[[ THE DATA, beginning ]]

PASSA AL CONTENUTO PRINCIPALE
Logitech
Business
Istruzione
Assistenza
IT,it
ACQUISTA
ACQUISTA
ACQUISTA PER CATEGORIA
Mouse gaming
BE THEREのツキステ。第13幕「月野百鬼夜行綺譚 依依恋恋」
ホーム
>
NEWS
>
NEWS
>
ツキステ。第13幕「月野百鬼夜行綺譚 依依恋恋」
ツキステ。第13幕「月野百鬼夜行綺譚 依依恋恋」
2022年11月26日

[[ THE DATA, end ]]

WHAT IS EXPECTED:
Would you write out the full listing exactly as given?

TASK OUTPUT:
PASSA AL CONTENUTO PRINCIPALE
Logitech
Business
Istruzione
Assistenza
IT,it
ACQUISTA
ACQUISTA
ACQUISTA PER CATEGORIA
Mouse gaming
BE THEREのツキステ。第13幕「月野百鬼夜行綺譚 依依恋恋」
ホーム
>
NEWS
>
NEWS
>
ツキステ。第13幕「月野百鬼夜行綺譚 依依恋恋」
ツキステ。第13幕「月野百鬼夜行綺譚 依依恋恋」
2022年11月26日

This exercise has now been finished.